Top of Extracted material

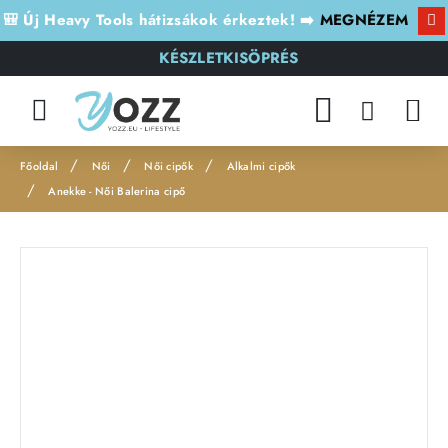
🎒 Új Heavy Tools hátizsákok érkeztek! ➡️
MEGNÉZEM
KÉSZLETKISÖPRÉS
Női
Női cipők
Alkalmi cipők
h
Anekke - Női Balerina cipő
o
m
e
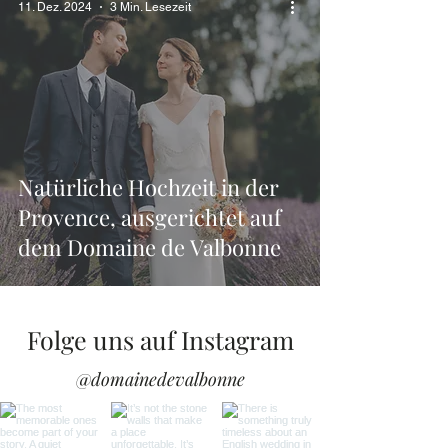
11. Dez. 2024
3 Min. Lesezeit
Natürliche Hochzeit in der
Provence, ausgerichtet auf
dem Domaine de Valbonne
Folge uns auf Instagram
@domainedevalbonne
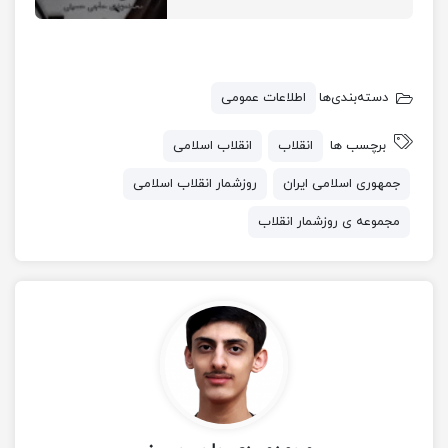
دسته‌بندی‌ها
اطلاعات عمومی
برچسب ها
انقلاب
انقلاب اسلامی
جمهوری اسلامی ایران
روزشمار انقلاب اسلامی
مجموعه ی روزشمار انقلاب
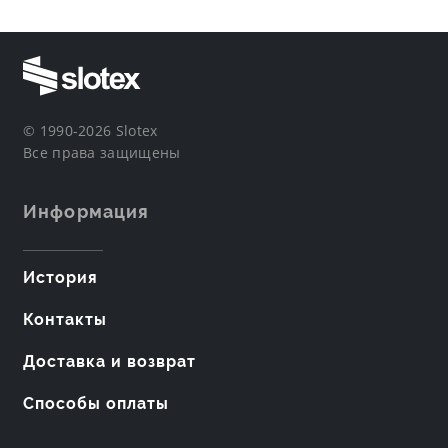
© 1990-2026 Slotex
Все права защищены
Информация
История
Контакты
Доставка и возврат
Способы оплаты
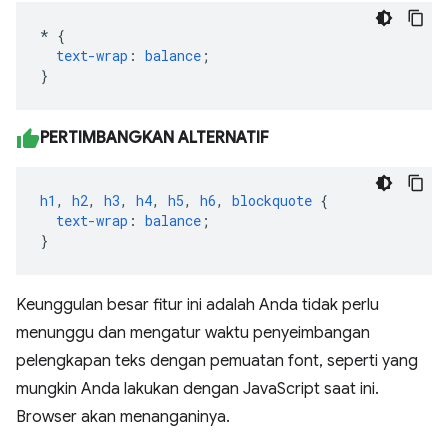
*
{
text-wrap
:
balance
;
}
PERTIMBANGKAN ALTERNATIF
h1
,
h2
,
h3
,
h4
,
h5
,
h6
,
blockquote
{
text-wrap
:
balance
;
}
Keunggulan besar fitur ini adalah Anda tidak perlu
menunggu dan mengatur waktu penyeimbangan
pelengkapan teks dengan pemuatan font, seperti yang
mungkin Anda lakukan dengan JavaScript saat ini.
Browser akan menanganinya.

Bottom of Extracted material

__Problem requirements__: Reproduce each entry word for word and cut the images.

__Response__:
🎒 Új Heavy Tools hátizsákok érkeztek! ➡️
MEGNÉZEM
KÉSZLETKISÖPRÉS
Női
Női cipők
Alkalmi cipők
h
Anekke - Női Balerina cipő
o
m
e
11. Dez. 2024
3 Min. Lesezeit
Natürliche Hochzeit in der
Provence, ausgerichtet auf
dem Domaine de Valbonne
Folge uns auf Instagram
@domainedevalbonne
دسته‌بندی‌ها
اطلاعات عمومی
برچسب ها
انقلاب
انقلاب اسلامی
جمهوری اسلامی ایران
روزشمار انقلاب اسلامی
مجموعه ی روزشمار انقلاب
© 1990-2026 Slotex
Все права защищены
Информация
История
Контакты
Доставка и возврат
Способы оплаты
*
{
text-wrap
:
balance
;
}
PERTIMBANGKAN ALTERNATIF
h1
,
h2
,
h3
,
h4
,
h5
,
h6
,
blockquote
{
text-wrap
:
balance
;
}
Keunggulan besar fitur ini adalah Anda tidak perlu
menunggu dan mengatur waktu penyeimbangan
pelengkapan teks dengan pemuatan font, seperti yang
mungkin Anda lakukan dengan JavaScript saat ini.
Browser akan menanganinya.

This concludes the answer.